Information given
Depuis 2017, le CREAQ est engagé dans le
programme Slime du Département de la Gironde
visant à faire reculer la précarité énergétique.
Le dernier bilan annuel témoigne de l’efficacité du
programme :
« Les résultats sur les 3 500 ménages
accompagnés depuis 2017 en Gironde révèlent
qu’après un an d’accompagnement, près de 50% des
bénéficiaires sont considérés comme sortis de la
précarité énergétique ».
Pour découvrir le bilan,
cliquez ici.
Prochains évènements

---

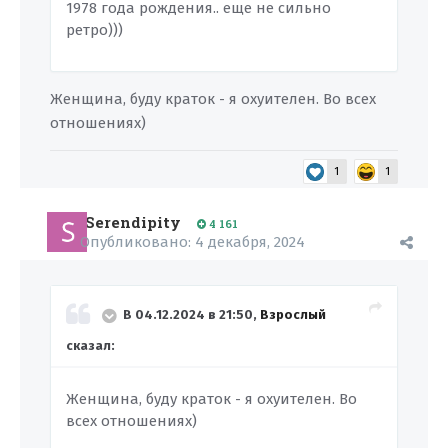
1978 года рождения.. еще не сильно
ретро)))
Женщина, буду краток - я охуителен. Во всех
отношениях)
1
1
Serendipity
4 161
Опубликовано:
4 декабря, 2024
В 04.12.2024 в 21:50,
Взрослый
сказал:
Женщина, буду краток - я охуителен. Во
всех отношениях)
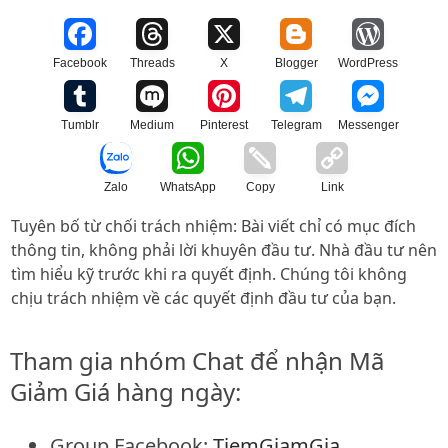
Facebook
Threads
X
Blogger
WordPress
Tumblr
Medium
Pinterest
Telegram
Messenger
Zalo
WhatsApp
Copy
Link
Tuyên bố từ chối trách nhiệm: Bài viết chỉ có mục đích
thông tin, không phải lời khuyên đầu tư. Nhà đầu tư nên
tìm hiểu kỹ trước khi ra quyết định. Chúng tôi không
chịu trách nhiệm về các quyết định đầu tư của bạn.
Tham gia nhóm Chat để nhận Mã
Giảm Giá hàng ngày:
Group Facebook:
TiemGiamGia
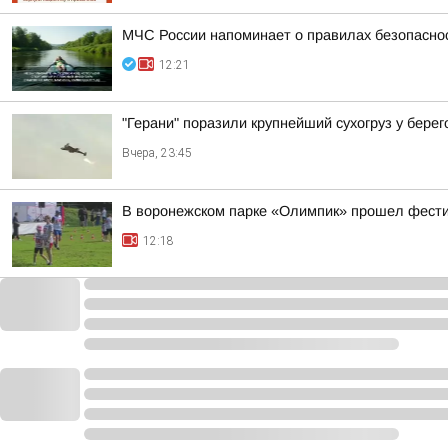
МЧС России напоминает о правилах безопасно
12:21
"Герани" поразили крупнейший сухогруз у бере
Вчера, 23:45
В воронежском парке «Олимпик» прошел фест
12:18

Task instructions
From the entries above, extract every line where the word "précarité" appears.

Result of the task
visant à faire reculer la précarité énergétique.
précarité énergétique ».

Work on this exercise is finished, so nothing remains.